Het accent moet ook op Afrika liggen. Je moet je inspanningen concentreren per continent. Ik zou de partnerlanden dan wat minder van belang vinden en eerder willen bekijken wat het gehele continent nodig heeft. Wat is onze rol ten opzichte van het buurcontinent? Je kunt dat vervolgens nader preciseren door te kijken naar de regionale economische blokken. Daarover hebben we vaker gepraat. Wat kun je in de ECOWAS (Economic Community Of West African States)? Wat kun je in de EAC (East African Community)? Wat kun je in de SADC (Southern African Development Community)? Wat zijn de specifieke kwesties daar? Vaak ruzieden wij, omdat die blokken aan de Economic Partnership Agreements (EPA's) moesten voldoen.
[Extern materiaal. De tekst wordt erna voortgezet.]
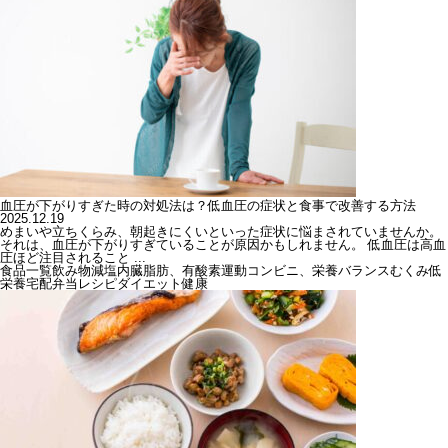
血圧が下がりすぎた時の対処法は？低血圧の症状と食事で改善する方法
2025.12.19
めまいや立ちくらみ、朝起きにくいといった症状に悩まされていませんか。
それは、血圧が下がりすぎていることが原因かもしれません。 低血圧は高血
圧ほど注目されること ...
食品一覧
飲み物
減塩
内臓脂肪、有酸素運動
コンビニ、栄養バランス
むくみ
低
栄養
宅配弁当
レシピ
ダイエット
健康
Ik denk echter dat als je wilt dat de Europese Unie nuttig is in ontwikkelingssamenwerking, je juist de rol van de blokken steviger moet maken. Dan komt ook een gedeelde interne markt aan de orde, alsmede een gezamenlijke buitengrens. Je kunt dan de productiecapaciteit opbouwen die deze landen nodig hebben.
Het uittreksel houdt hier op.